I love meetings. I get the opportunity to stop important work and hurry to get to a room which the meeting leader is 15 minutes late. Then to make up for the time lost, the meeting lasts 30 minutes longer.
Wait, I am a liar. I hate meetings.
Contrary to popular belief, meetings can be valuable, but you need become a meeting superhero.
Before scheduling a meeting, first ask yourself “can I accomplish this without a meeting?” Brainstorm on this one, you could eliminate a lot of wasted time.
If you cannot find a way to escape holding a meeting, make an agenda, and send it to the participants well before the meeting. Most meeting invitations only contain a vague title and no explanation of the discussion. The agenda helps to keep everybody focused. By the way, every meeting, which I have been a part of, that had an agenda, has ended early. If you are invited to a meeting which does not have an agenda request one to be received ahead of the meeting.
Think about the people who need to be at the meeting. Make sure you only have the people who need to be there. Then get rid of one more. You need not waste people’s time unless they should be there.
How long should the meeting be? It is typical to schedule it for an hour (just because the software sets it that way). Decide on a length of time for the meeting and then reduce it by 15 minutes. You may not believe you can accomplish everything, but with deadlines you will always accomplish the important things.

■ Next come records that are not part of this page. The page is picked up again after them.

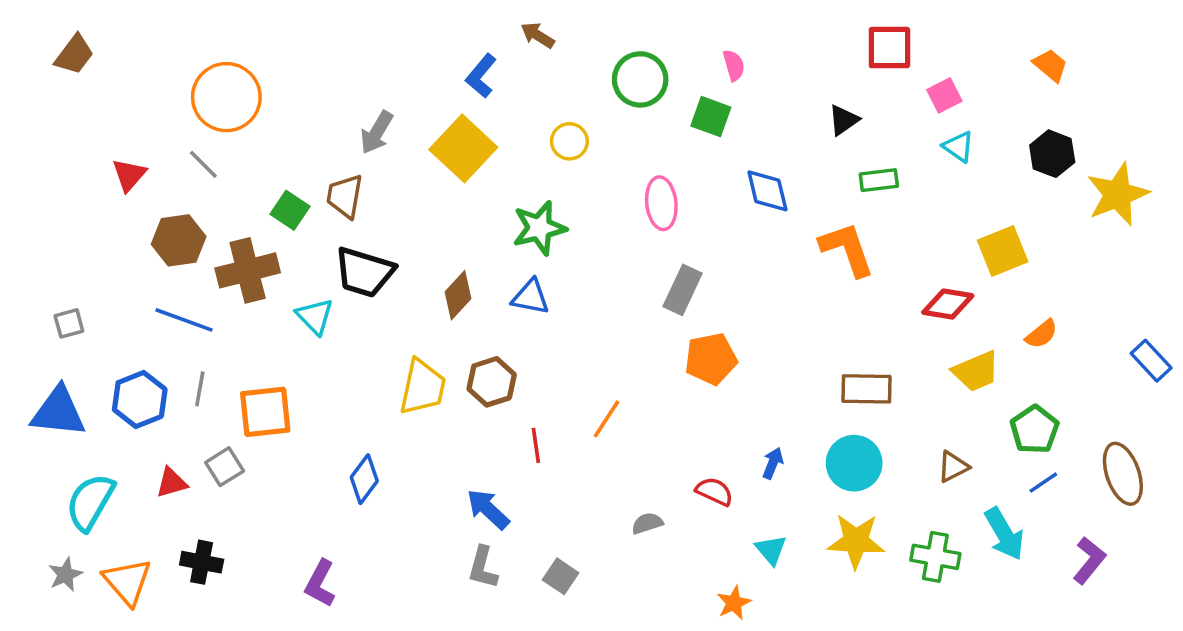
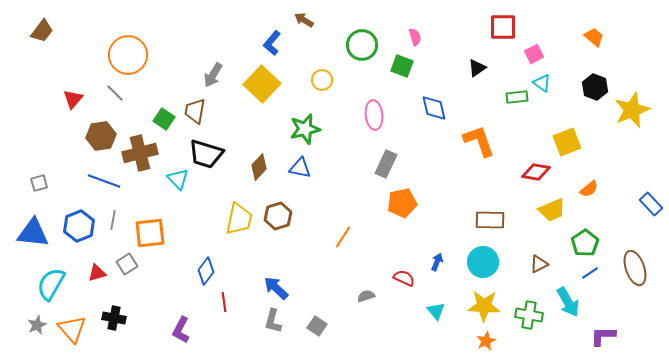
green rectangle: (879, 180) -> (517, 97), moved
red line: (536, 445) -> (224, 302), moved
purple L-shape: (1089, 560) -> (603, 336), moved, turned -128
orange star: (734, 603) -> (486, 341), moved

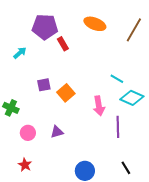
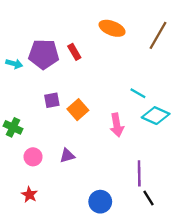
purple pentagon: (45, 27) -> (44, 54), moved
cyan arrow: (20, 53) -> (14, 64), moved, turned 56
purple line: (118, 127) -> (139, 173), moved

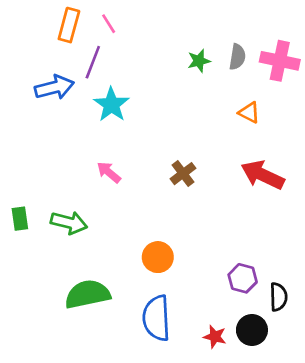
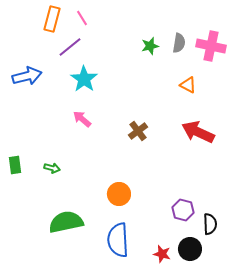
purple line: (93, 62) -> (70, 47), turned 30
blue arrow: (54, 87) -> (27, 76), moved
pink arrow: (109, 172) -> (82, 119), moved
green arrow: (69, 223) -> (52, 168), size x0.6

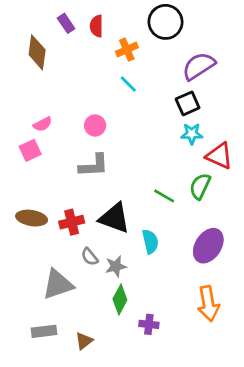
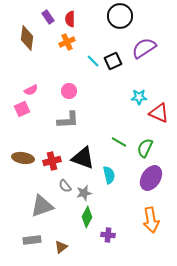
orange cross: (127, 50) -> (67, 42), moved
black square: (188, 103) -> (113, 61), moved
green semicircle: (200, 186) -> (145, 148), moved

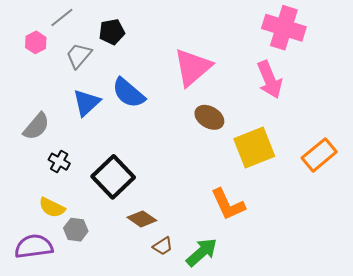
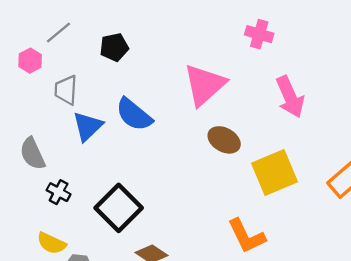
pink cross: (284, 28) -> (259, 34), moved, size x0.6
gray trapezoid: (79, 56) -> (66, 90), moved, turned -36
gray semicircle: (36, 126) -> (33, 154), turned 116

If you want to be at a meeting all day start the meeting expecting the group to brainstorm a solution to a problem. It is tempting to give everybody the chance to develop a democratic solution. It usually does not work this way. There are too many different personalities, some are stronger than others, and everybody has an agenda (which could negative or positive).
When you need to brainstorm you should do this before the meeting. Come up with no more than 3 options with the basic pros and cons. Discuss this list at the meeting for everybody to make a decision.

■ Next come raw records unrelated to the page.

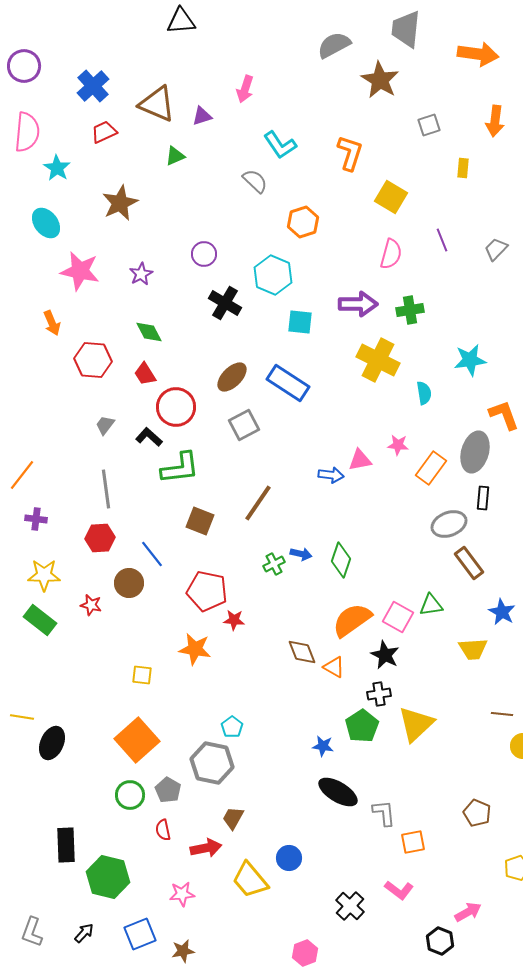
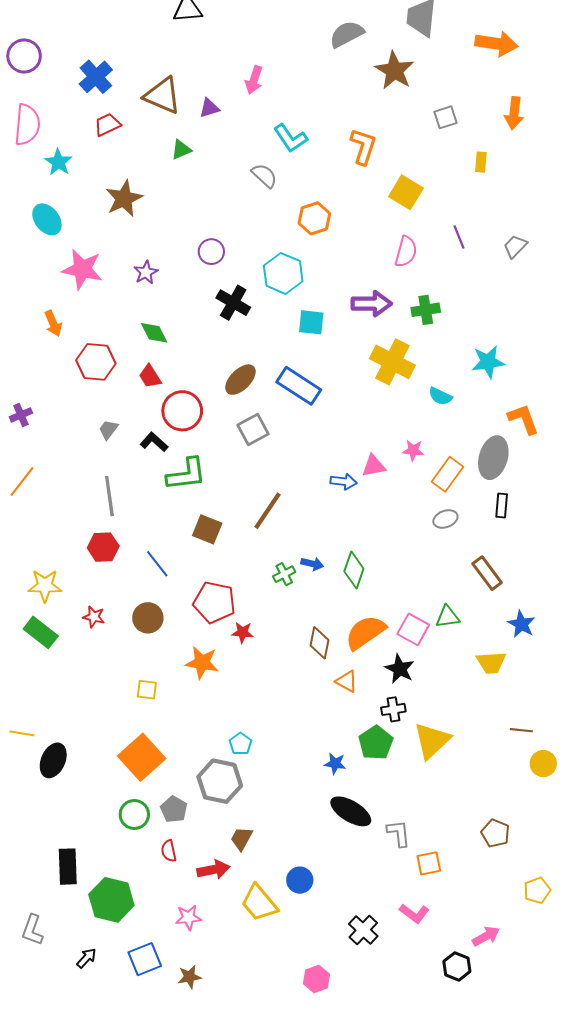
cyan semicircle: (424, 393) -> (440, 396), turned 125
purple cross: (36, 519) -> (21, 415), moved, turned -30
gray ellipse: (449, 524) -> (445, 519), moved, size x0.7
brown circle: (129, 583) -> (148, 618), moved
brown diamond: (302, 652) -> (320, 643), moved, turned 32
gray L-shape: (32, 932) -> (32, 930), moved

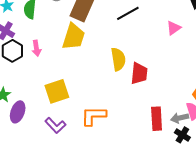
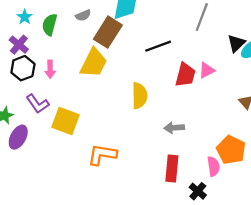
red trapezoid: (139, 73) -> (185, 75), moved
yellow square: (57, 91) -> (66, 121), turned 30
gray arrow: (180, 118) -> (174, 128), moved
purple L-shape: (55, 125) -> (38, 104), moved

Also, when working in a group you need to do one thing at a time. First you brain storm (if you have to in a meeting) and nothing else. Then you do the next step (i.e. catogorize, or eliminate, etc.). If you try to do too many steps the group will lose focus and the meeting will be unproductive.
One of the things I dreaded the most about my past days in corporate America were the constant meetings. Unnecessary, unproductive, incredibly wasteful meetings. Sometimes I think we meet just to meet. I suspect it makes some feel important. But as you stated here, it isn’t that meetings are inherently bad. They can provide tremendous value. It’s just that in most large companies, meetings are ran so poorly that they detract from what’s truly important.
From my experience many meetings are held so someone can avoid making a decision and try to get others to make it for them.